SILICON.

Symbol, Si; combining proportion, 21.3.

The great Berzelius was the first to obtain this element in 1823. Silicon in the pure state is a dark brown powder; if ignited at a very high temperature it assumes a chocolate colour, which is supposed to be the allotropic condition, because it no longer burns when heated moderately in oxygen or air, and is not attacked by hydrofluoric acid. The most interesting combination of silicon is the teroxide called silicic acid, silica (SiO3). Silicon is next to oxygen so far as regards its plentifulness, and is found in the state of silica in nearly every mineral, but especially in rock crystal, quartz, flint, sand, jasper, agate, and tripoli. It is largely used in the manufacture of glass, and a most useful "soluble glass" is obtained by melting together in a crucible fifteen parts of sand, ten parts of carbonate of potash, and one part of charcoal.

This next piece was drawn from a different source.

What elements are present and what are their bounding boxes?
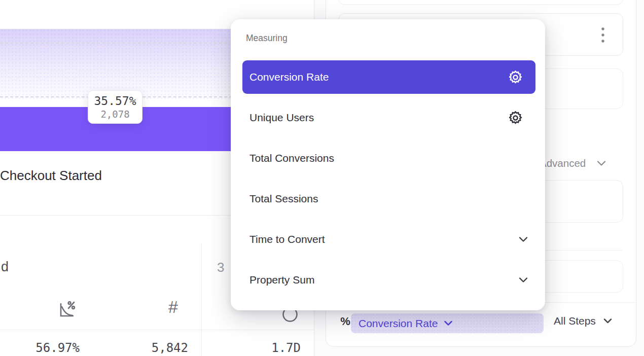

Cold water merely washes away the excess of alkali, and after this is done the powdered soluble glass may be boiled with water in the proportion of one of the former with five of the latter, when it gradually dissolves; the solution may be evaporated to a thick pasty fluid, which looks like jelly when cool, and on exposure to the air in thin films changes to a transparent, colourless, brittle, but not hard glass. Wood, cotton, and linen fabrics are rendered less combustible when coated with this glass, which excludes the oxygen of the air, and it has lately been employed to fill up the porous and capillary openings in stone exposed to the atmosphere, and is stated to be very efficacious as a preservative of the stone in some cases.